Locate "eficiencia en vuelos de mediana distancia." in the listing below, then output the line holding it and every line after it, exactly and with nothing else.

____

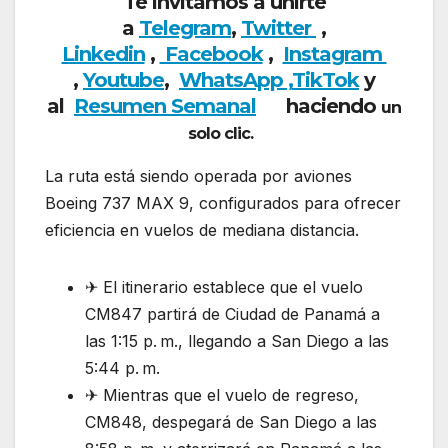
Te invitamos a unirte
a
Telegram
,
Twitter
,
Linkedin
,
Facebook
,
Insta
gram
,
Youtube
,
WhatsApp ,
TikTok
y
al
Resumen Semanal
haciendo
un
solo clic.
La ruta está siendo operada por aviones
Boeing 737 MAX 9, configurados para ofrecer
eficiencia en vuelos de mediana distancia.
✈ El itinerario establece que el vuelo
CM847 partirá de Ciudad de Panamá a
las 1:15 p. m., llegando a San Diego a las
5:44 p. m.
✈ Mientras que el vuelo de regreso,
CM848, despegará de San Diego a las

____

■ **Response area**
eficiencia en vuelos de mediana distancia.
✈ El itinerario establece que el vuelo
CM847 partirá de Ciudad de Panamá a
las 1:15 p. m., llegando a San Diego a las
5:44 p. m.
✈ Mientras que el vuelo de regreso,
CM848, despegará de San Diego a las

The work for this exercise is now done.